8. Safe and Effective, Now is the Time for Flu Vaccination
Now is the time to get vaccinated against the flu. Public Health Madison & Dane County recommends that everyone older than 6 months get the flu vaccine now, to protect throughout the flu season, which can begin as early as October and last through spring.
"It's important to get the flu vaccine before flu starts spreading in the community. It takes about 2 weeks to get full protection after the vaccine is given, so getting vaccinated, preferably in October, is the best thing you can do to protect yourself and others from getting the flu," says Public Health Immunization Coordinator Sarah Hughes.
There is no way to predict how severe a flu season will be. Last flu season 223 people were hospitalized due to the flu in Dane County, and in the previous season, there were 695 hospitalizations.
"Flu vaccine is safe and effective," says Hughes. "Even when it is not 100% effective at preventing flu, it may reduce how sick you'll get and reduce your chance of being hospitalized. When you get your flu vaccine, you're also helping to reduce the amount of illness in our community, which helps protect the folks who can't get a flu shot, like babies younger than 6 months old."

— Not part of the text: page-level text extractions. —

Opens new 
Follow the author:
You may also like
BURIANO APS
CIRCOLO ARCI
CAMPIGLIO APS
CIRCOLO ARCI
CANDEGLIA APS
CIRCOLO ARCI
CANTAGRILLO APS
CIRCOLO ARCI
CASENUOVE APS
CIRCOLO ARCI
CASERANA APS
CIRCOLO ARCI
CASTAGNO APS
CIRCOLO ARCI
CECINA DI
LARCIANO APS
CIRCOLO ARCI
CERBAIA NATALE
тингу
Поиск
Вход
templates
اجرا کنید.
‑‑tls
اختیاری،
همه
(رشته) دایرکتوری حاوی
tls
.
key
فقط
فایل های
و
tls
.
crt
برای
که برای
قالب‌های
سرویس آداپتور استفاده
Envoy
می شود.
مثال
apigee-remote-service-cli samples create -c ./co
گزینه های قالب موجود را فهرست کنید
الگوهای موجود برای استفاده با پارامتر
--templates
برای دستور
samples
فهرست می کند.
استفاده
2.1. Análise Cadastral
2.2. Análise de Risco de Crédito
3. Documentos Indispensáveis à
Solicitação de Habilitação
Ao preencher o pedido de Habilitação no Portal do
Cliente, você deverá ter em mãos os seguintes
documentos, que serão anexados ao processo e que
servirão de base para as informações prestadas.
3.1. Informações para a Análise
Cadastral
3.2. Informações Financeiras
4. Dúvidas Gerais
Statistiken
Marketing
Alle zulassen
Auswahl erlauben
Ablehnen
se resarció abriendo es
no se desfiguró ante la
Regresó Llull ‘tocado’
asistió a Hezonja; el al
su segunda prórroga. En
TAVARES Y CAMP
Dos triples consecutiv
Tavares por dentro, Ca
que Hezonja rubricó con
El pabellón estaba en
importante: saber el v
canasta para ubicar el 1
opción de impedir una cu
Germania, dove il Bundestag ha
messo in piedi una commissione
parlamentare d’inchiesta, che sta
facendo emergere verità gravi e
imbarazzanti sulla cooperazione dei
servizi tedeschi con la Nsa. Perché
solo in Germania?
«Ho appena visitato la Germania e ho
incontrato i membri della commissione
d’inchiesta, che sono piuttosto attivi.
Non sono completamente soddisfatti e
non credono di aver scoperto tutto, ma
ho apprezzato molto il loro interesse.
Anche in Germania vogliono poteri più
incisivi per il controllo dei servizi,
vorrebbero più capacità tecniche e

For those with health insurance, flu vaccine is now readily available at local clinics and pharmacies. For those without health insurance, Public Health can help. Free flu shots are offered by appointment for adults without health insurance, and for children without health insurance or who have Medical Assistance/Forward card. To schedule an appointment, call (608) 266-4821.

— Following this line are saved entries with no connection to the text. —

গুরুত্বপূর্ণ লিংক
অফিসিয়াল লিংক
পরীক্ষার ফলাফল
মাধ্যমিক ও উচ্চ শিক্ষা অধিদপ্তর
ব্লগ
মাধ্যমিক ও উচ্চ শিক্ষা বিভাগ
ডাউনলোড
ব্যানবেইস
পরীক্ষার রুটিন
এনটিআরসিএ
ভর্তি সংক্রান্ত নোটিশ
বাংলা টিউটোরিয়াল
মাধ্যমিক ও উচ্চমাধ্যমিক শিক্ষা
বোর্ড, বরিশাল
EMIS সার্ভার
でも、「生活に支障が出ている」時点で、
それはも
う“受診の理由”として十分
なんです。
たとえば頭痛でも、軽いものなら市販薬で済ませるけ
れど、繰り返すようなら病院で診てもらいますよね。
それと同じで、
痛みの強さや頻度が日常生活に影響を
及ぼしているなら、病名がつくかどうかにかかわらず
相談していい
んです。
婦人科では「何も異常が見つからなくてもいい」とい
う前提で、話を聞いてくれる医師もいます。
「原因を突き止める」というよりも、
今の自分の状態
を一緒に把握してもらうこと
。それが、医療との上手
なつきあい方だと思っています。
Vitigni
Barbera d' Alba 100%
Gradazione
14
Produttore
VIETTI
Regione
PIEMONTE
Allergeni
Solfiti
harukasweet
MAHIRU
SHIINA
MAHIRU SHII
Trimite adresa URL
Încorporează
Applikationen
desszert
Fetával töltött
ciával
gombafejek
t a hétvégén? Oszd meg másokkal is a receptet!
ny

"Be sure to ask your provider which vaccine is best for you," says Hughes. "Some flu vaccines are available for adults 65 and older who have weaker immune systems. The nasal spray flu is approved for use this year, but with very limited availability, so most people will need to get the shot."
Hughes further advises that, "If your work involves taking care of others, like children or patients, or you care for a spouse, parent or child with special needs, the flu shot is especially important for you. Stay healthy to protect them, and reduce sick time for yourself."
The flu is not a stomach bug. The flu causes high fever, cough, sore throat, body aches and oftentimes multiple days of missed work or school. It can be very serious, leading to hospitalization and even death. Young children, pregnant women, people 65 years and older and people with certain medical conditions, like asthma, diabetes or heart disease are particularly vulnerable to the flu and complications of the illness. Complications include pneumonia, sinus and ear infections, inflammation of the heart or brain, and worsening chronic conditions.
While the vaccine is the best protection against getting the flu, there are other precautions people can take to stay healthy and prevent the spread of flu:
Wash hands often, and for at least 20 seconds, with soap and water. Use alcohol-based hand rub if soap and water aren't available.
Cover the mouth and nose when coughing or sneezing.
Avoid touching the eyes, nose or mouth. Every time you touch your face, you have a change of introducing germs.
Avoid close contact with people who are sick.
Frequently disinfect surfaces at home, work or school that are touched regularly.
Stay home when sick and take flu antiviral drugs if prescribed by a doctor.